Learning from the experience of others.
That's what the Winneshiek County Protectors (WCP) hope to do during the county's 18-month moratorium on the issuance of conditional-use permits for frac-sand mining.
At Monday's Winneshiek County Board of Supervisors meeting, Attorney David Williams of Lanesboro, representing WCP, submitted a sample ordinance regarding silica-sand mining.
Williams was involved in the creation a Fillmore County, Minn. ordinance regarding frac-sand mining.
"It is not the intention to interfere with current mining activity," said Williams, referring to existing mining for materials utilized for roads and agriculture.
"This is not an attempt to try to regulate silica sand as a product. The only purpose is to try to regulate silica sand mining land-use activities."
In the proposed ordinance, companies would be required to come up with a mining operation plan and reclamation plan and would have to fill out an initial environmental assessment worksheet.
"It would prohibit any processing of silica sand which utilizes flocculants (a chemical substance added to a suspension to enhance aggregation of the suspended particles, chemicals or water,)" said Williams, adding only dry screening and sorting would be allowed.

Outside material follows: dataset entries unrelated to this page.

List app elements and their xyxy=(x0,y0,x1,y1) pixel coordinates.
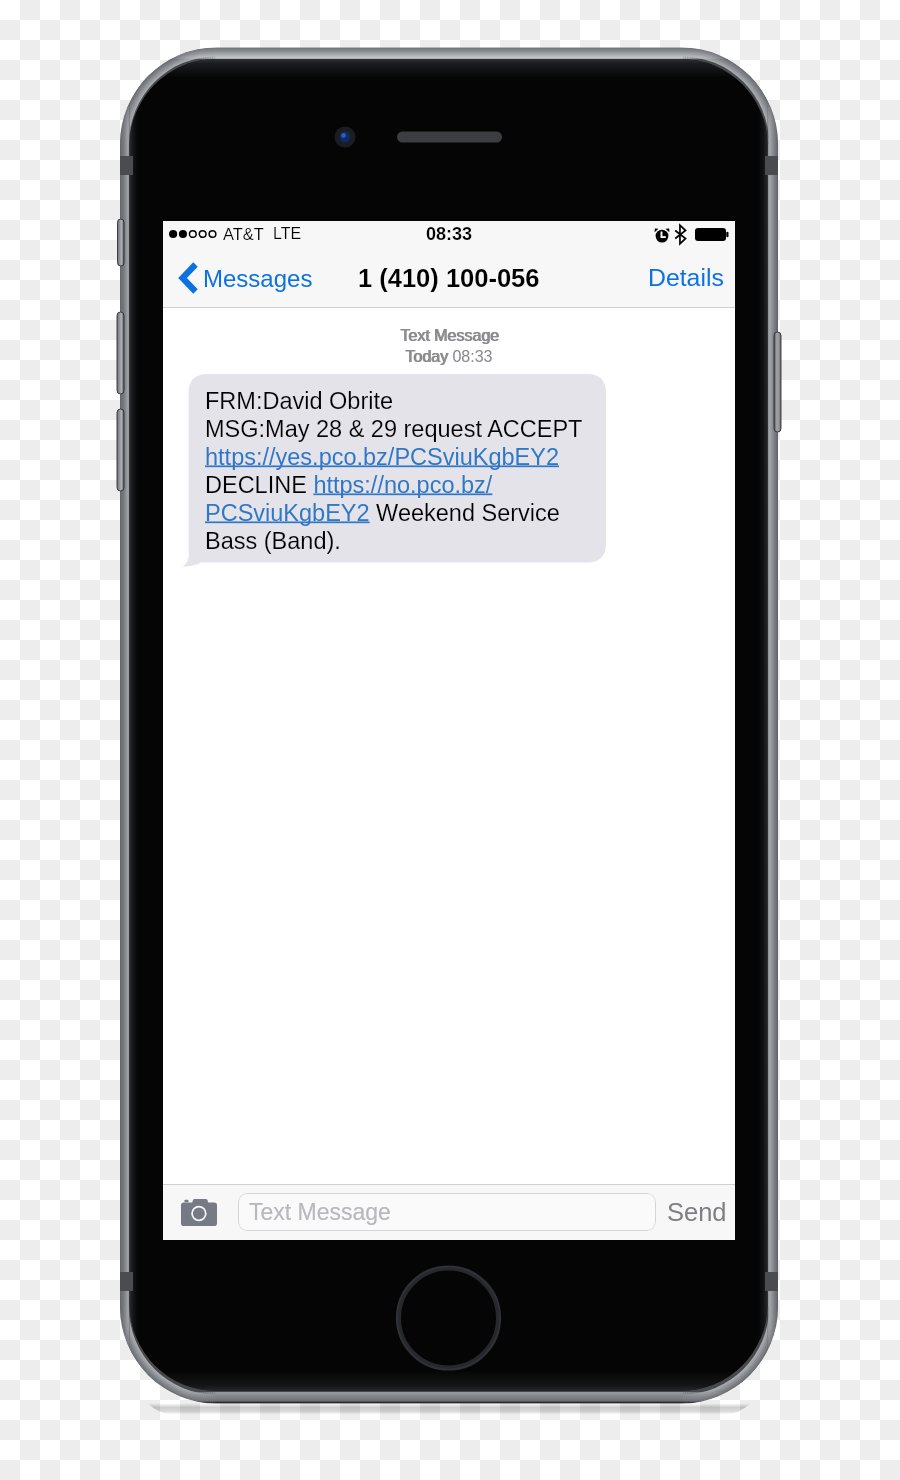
button[interactable]: Messages xyxy=(179,263,313,293)
staticText: Text Message xyxy=(401,327,500,345)
staticText: Today xyxy=(405,348,448,366)
staticText: Text Message xyxy=(249,1199,391,1225)
button[interactable]: Send xyxy=(667,1198,727,1226)
staticText: Today xyxy=(406,348,449,366)
staticText: FRM:David Obrite MSG:May 28 & 29 request… xyxy=(205,388,594,554)
staticText: 08:33 xyxy=(448,348,493,366)
staticText: Details xyxy=(648,264,724,292)
button[interactable]: Text Message xyxy=(238,1193,656,1231)
staticText: Text Message xyxy=(400,327,499,345)
staticText: 08:33 xyxy=(426,224,473,244)
staticText: AT&T xyxy=(223,225,264,243)
staticText: Messages xyxy=(203,265,313,292)
staticText: LTE xyxy=(273,225,302,243)
button[interactable]: FRM:David Obrite MSG:May 28 & 29 request… xyxy=(182,374,606,567)
button[interactable]: Camera xyxy=(181,1197,217,1227)
staticText: 1 (410) 100-056 xyxy=(358,264,540,292)
staticText: Send xyxy=(667,1198,727,1226)
button[interactable]: Details xyxy=(648,264,724,292)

During his presentation to the Board, Williams explained Fillmore County has set up requirements like ongoing reclamation plans. For example, if a company mines 20 acres, it is required to start reclaiming (restoring) those 20 acres before it mines any additional acres.

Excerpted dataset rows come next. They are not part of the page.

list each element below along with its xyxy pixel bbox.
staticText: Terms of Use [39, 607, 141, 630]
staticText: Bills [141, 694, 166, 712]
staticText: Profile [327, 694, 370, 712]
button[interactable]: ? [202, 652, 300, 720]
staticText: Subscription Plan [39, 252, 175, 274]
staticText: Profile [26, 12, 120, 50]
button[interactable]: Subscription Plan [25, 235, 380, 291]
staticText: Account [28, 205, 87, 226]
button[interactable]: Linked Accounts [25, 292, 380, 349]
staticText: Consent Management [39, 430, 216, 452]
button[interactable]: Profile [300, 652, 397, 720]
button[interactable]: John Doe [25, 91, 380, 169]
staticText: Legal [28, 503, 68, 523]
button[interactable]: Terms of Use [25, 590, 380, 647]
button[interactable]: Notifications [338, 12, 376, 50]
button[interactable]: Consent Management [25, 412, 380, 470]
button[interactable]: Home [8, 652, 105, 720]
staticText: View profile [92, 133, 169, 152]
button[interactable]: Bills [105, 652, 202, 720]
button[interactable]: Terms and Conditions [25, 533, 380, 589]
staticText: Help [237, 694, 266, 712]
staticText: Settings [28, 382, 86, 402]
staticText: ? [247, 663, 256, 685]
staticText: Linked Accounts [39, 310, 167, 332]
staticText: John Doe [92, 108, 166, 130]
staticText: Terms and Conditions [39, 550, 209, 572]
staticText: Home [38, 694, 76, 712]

Williams explained Fillmore and Winona counties have also developed a road-impact fee, where companies are charged 22 cents per ton per mile for hauling sand.
"I don't think you can impose that in Iowa," said Williams.

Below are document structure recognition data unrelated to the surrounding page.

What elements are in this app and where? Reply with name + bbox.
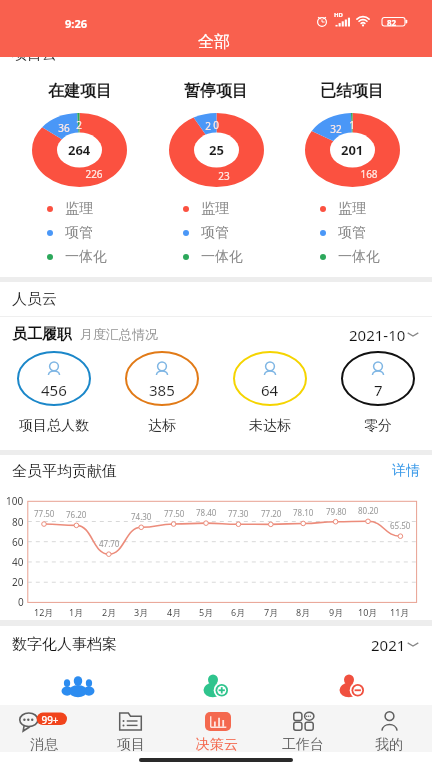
staticText: 一体化 [201, 248, 243, 266]
button[interactable]: 2021-10 [349, 325, 420, 343]
staticText: 6月 [231, 606, 246, 618]
button[interactable]: 项管 [320, 223, 366, 243]
button[interactable]: 工作台 [260, 705, 346, 752]
staticText: 1月 [69, 606, 84, 618]
staticText: 5月 [199, 606, 214, 618]
staticText: 月度汇总情况 [80, 326, 158, 342]
button[interactable]: 详情 [392, 462, 420, 480]
staticText: 2 [205, 119, 211, 133]
staticText: 8月 [296, 606, 311, 618]
button[interactable]: 99+ [0, 705, 87, 752]
staticText: 20 [12, 575, 24, 589]
staticText: 906 [65, 699, 91, 719]
staticText: 9:26 [65, 16, 87, 31]
staticText: 64 [261, 380, 279, 400]
staticText: 11月 [390, 606, 410, 618]
staticText: HD [334, 11, 343, 19]
staticText: 全部 [198, 32, 230, 52]
staticText: 264 [68, 141, 91, 159]
staticText: 未达标 [249, 417, 291, 435]
staticText: 78.10 [293, 507, 314, 518]
button[interactable]: 项目总人数 [17, 351, 91, 406]
staticText: 2021-10 [349, 325, 406, 343]
staticText: 9月 [329, 606, 344, 618]
staticText: 76.20 [66, 509, 87, 520]
staticText: 77.30 [228, 508, 249, 519]
staticText: 项管 [65, 224, 93, 242]
button[interactable]: 项管 [47, 223, 93, 243]
button[interactable]: 监理 [183, 199, 229, 219]
staticText: 7月 [264, 606, 279, 618]
staticText: 32 [330, 122, 342, 136]
staticText: 我的 [375, 736, 403, 752]
staticText: 74.30 [131, 511, 152, 522]
staticText: 7 [374, 380, 383, 400]
staticText: 一体化 [338, 248, 380, 266]
button[interactable]: 一体化 [183, 247, 243, 267]
button[interactable]: 入职 [203, 674, 228, 696]
staticText: 项目 [117, 736, 145, 752]
staticText: 385 [149, 380, 175, 400]
button[interactable]: 零分 [341, 351, 415, 406]
button[interactable]: 项目 [87, 705, 174, 752]
staticText: 60 [12, 535, 24, 549]
staticText: 223 [203, 699, 229, 719]
staticText: 201 [341, 141, 364, 159]
button[interactable]: 25 [169, 113, 264, 187]
staticText: 4月 [167, 606, 182, 618]
staticText: 99+ [39, 713, 61, 727]
button[interactable]: 一体化 [47, 247, 107, 267]
staticText: 决策云 [196, 736, 238, 752]
staticText: 36 [58, 121, 70, 135]
button[interactable]: 离职 [339, 674, 364, 696]
staticText: 工作台 [282, 736, 324, 752]
staticText: 80.20 [358, 505, 379, 516]
button[interactable]: 达标 [125, 351, 199, 406]
staticText: 一体化 [65, 248, 107, 266]
button[interactable]: 未达标 [233, 351, 307, 406]
staticText: 全员平均贡献值 [12, 462, 117, 480]
staticText: 77.50 [164, 508, 185, 519]
staticText: 80 [12, 515, 24, 529]
staticText: 47.70 [99, 538, 120, 549]
staticText: 78.40 [196, 507, 217, 518]
button[interactable]: 项管 [183, 223, 229, 243]
staticText: 达标 [148, 417, 176, 435]
staticText: 226 [85, 167, 103, 181]
staticText: 25 [209, 141, 224, 159]
staticText: 12月 [34, 606, 54, 618]
staticText: 暂停项目 [184, 81, 248, 101]
button[interactable]: 2021 [371, 635, 420, 653]
button[interactable]: 监理 [320, 199, 366, 219]
staticText: 已结项目 [320, 81, 384, 101]
staticText: 数字化人事档案 [12, 635, 117, 653]
staticText: 监理 [65, 200, 93, 218]
button[interactable]: 监理 [47, 199, 93, 219]
staticText: 65.50 [390, 520, 411, 531]
staticText: 3月 [134, 606, 149, 618]
button[interactable]: 一体化 [320, 247, 380, 267]
staticText: 2 [76, 118, 82, 132]
staticText: 10月 [358, 606, 378, 618]
staticText: 项目总人数 [19, 417, 89, 435]
staticText: 项目云 [12, 45, 57, 64]
button[interactable]: 员工总数 [61, 675, 95, 698]
staticText: 456 [41, 380, 67, 400]
staticText: 40 [12, 555, 24, 569]
staticText: 0 [213, 118, 219, 132]
staticText: 23 [218, 169, 230, 183]
button[interactable]: 决策云 [174, 705, 260, 752]
button[interactable]: 264 [32, 113, 127, 187]
staticText: 2月 [102, 606, 117, 618]
staticText: 零分 [364, 417, 392, 435]
staticText: 人员云 [12, 290, 57, 309]
button[interactable]: 201 [305, 113, 400, 187]
staticText: 77.20 [261, 508, 282, 519]
staticText: 79.80 [326, 506, 347, 517]
staticText: 监理 [338, 200, 366, 218]
staticText: 100 [6, 494, 24, 508]
staticText: 0 [18, 595, 24, 609]
staticText: 2021 [371, 635, 406, 653]
staticText: 77.50 [34, 508, 55, 519]
button[interactable]: 我的 [346, 705, 432, 752]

Williams explained in Minnesota, the state authorizes the counties to collect those fees at their discretion.
"Are you aware of any organized effort to go to the Legislature to provide a source for road-impact fees?" asked Board Chair John Logsdon.
"Not that I'm aware of," said Williams.
Supervisor Dean Thompson added although Iowa is not allowed to impose a tax or assessment, it can negotiate a route with a mining company.
Williams said the proposed ordinance "doesn't touch existing quarries."
Rather than reworking the county's entire zoning ordinance, Williams said this proposal could "just be plugged into the existing" one.
According to Lyle Otte of the WCP, existing mining companies, such as Bruening Rock Products and Wiltgen Construction, will be provided with a copy of the ordinance for review.
"We want them to be able to study it also," said Williams.
"It's a good starting point for discussion."
Following the meeting, Thompson said he was "delighted" with the proposal.
He said as a land-use attorney and Minnesota township official, Williams "has considerable expertise, in local government."
He said while Fillmore County is the basis for the approach, the proposed Winneshiek County ordinance also accounts for environmental concerns, such as trout streams.
"I've looked at a lot of ordinances and I think the Fillmore ordinance is where you start ... What Mr. Williams has done is put together the framework to start to talk in real detail," said Thompson.